Show every line of the data that contains the string "kabul".

========

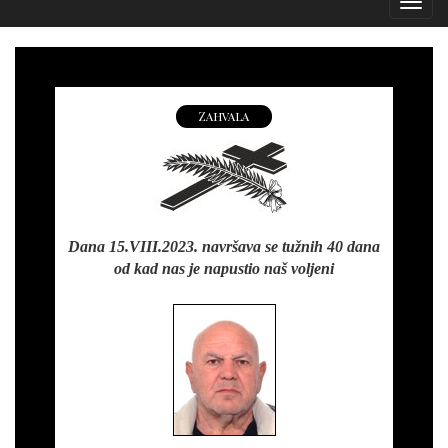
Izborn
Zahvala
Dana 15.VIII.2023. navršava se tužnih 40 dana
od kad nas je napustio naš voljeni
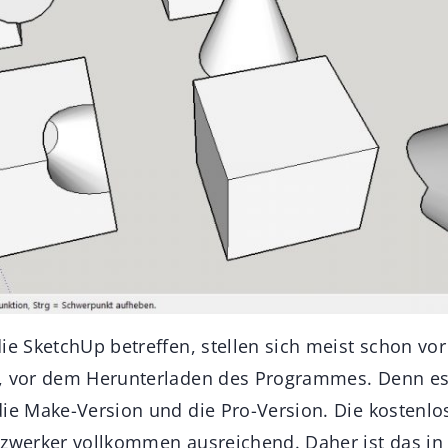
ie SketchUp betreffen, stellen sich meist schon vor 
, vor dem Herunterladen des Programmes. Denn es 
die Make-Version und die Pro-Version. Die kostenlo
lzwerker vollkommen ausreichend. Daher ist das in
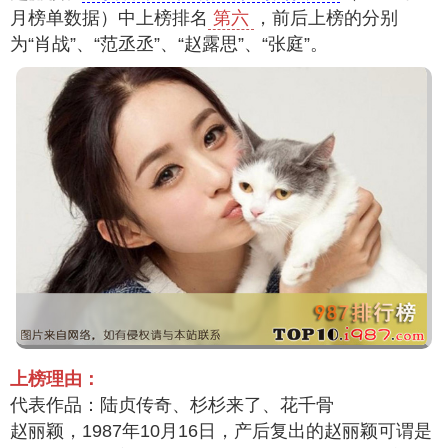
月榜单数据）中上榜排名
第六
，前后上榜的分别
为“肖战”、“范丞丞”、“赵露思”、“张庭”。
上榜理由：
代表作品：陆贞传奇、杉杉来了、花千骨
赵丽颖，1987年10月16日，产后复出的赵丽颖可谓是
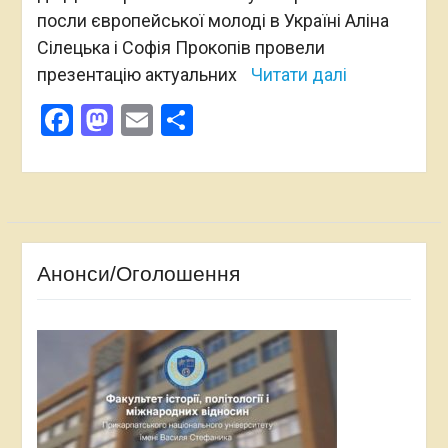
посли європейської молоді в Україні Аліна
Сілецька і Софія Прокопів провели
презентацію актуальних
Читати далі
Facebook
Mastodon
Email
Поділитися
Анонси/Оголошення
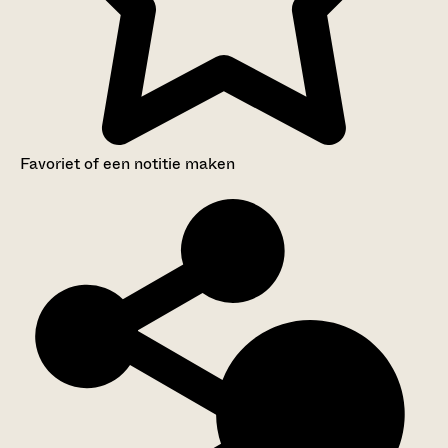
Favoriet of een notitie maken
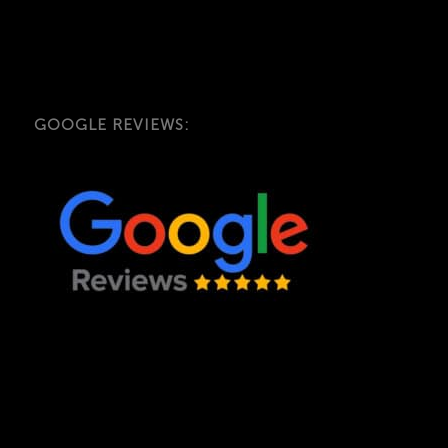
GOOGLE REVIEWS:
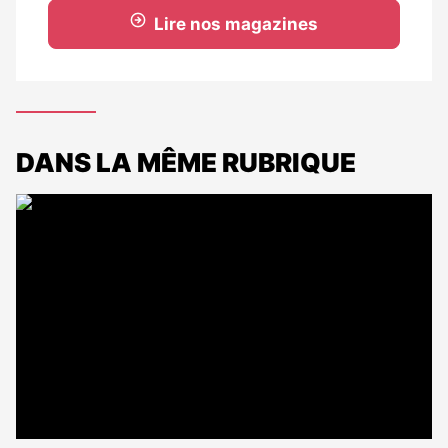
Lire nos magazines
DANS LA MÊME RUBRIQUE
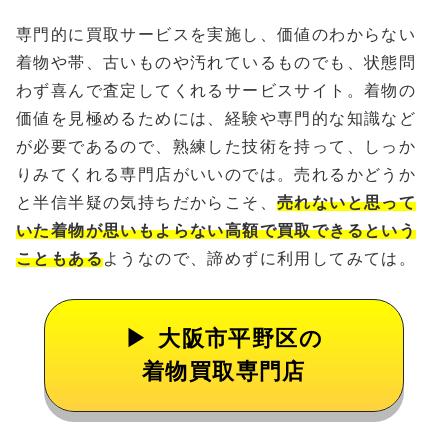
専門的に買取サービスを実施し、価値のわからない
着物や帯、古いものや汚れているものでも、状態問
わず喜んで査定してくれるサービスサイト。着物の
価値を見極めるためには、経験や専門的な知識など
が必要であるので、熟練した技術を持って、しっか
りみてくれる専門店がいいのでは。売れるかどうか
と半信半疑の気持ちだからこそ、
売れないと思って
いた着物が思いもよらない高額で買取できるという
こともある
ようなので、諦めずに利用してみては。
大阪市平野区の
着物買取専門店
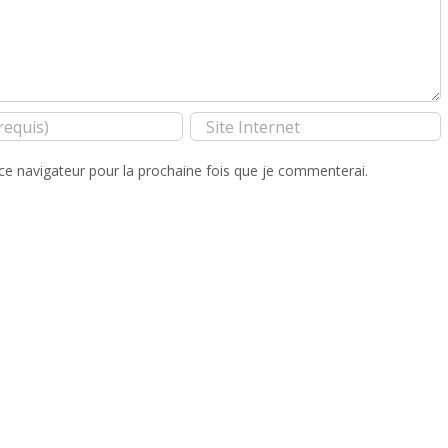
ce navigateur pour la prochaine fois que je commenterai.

========

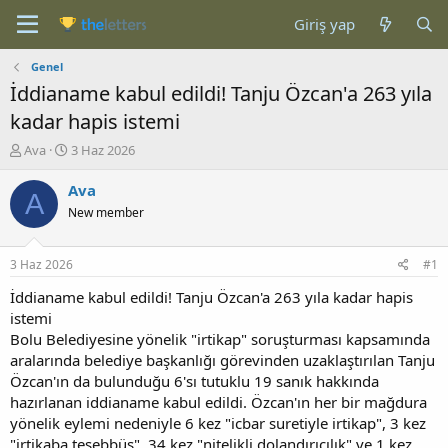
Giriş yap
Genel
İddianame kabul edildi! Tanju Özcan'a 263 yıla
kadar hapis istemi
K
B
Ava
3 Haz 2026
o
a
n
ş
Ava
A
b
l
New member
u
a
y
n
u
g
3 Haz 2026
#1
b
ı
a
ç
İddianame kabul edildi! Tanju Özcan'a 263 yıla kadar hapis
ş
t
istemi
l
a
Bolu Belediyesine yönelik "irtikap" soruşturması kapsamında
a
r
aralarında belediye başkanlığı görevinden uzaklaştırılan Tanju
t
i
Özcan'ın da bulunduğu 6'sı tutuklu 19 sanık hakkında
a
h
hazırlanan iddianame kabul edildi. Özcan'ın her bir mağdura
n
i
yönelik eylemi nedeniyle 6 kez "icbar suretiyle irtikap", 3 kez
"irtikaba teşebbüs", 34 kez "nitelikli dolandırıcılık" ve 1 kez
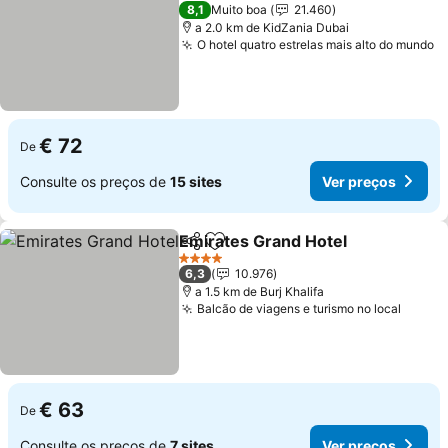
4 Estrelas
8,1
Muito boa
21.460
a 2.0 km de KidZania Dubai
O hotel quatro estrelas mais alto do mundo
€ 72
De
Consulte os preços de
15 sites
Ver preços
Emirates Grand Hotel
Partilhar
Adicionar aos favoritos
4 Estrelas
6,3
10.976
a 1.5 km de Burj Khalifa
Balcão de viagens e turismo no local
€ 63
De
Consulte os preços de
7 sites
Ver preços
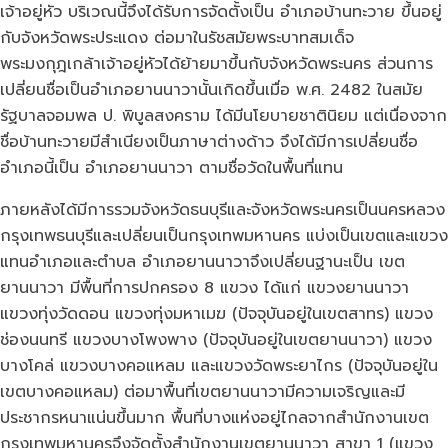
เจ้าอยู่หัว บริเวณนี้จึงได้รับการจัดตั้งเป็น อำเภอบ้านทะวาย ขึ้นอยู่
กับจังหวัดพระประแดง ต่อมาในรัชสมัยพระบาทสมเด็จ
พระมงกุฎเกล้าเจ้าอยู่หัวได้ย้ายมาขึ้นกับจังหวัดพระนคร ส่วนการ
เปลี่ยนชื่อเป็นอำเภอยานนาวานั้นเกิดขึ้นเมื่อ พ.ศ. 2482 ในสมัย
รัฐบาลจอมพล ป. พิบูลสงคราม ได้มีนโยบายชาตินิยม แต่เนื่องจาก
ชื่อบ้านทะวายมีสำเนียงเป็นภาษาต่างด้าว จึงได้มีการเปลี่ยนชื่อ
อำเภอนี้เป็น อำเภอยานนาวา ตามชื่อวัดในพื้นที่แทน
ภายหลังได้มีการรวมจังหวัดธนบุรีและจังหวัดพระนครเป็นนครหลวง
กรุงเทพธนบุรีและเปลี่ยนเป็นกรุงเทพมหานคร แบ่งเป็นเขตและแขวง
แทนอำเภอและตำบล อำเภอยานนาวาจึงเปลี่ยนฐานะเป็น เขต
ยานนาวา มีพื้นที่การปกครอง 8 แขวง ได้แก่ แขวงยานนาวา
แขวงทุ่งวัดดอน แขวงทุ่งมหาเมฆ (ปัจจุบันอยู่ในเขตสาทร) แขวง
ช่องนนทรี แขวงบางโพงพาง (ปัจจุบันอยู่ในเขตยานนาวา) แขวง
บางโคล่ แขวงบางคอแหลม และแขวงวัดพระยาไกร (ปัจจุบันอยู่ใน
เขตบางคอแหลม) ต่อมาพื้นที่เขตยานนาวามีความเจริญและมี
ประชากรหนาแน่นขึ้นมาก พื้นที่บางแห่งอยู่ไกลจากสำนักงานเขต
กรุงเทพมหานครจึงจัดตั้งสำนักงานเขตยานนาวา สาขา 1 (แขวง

========

_Task output_:
İddianame kabul edildi! Tanju Özcan'a 263 yıla
İddianame kabul edildi! Tanju Özcan'a 263 yıla kadar hapis
hazırlanan iddianame kabul edildi. Özcan'ın her bir mağdura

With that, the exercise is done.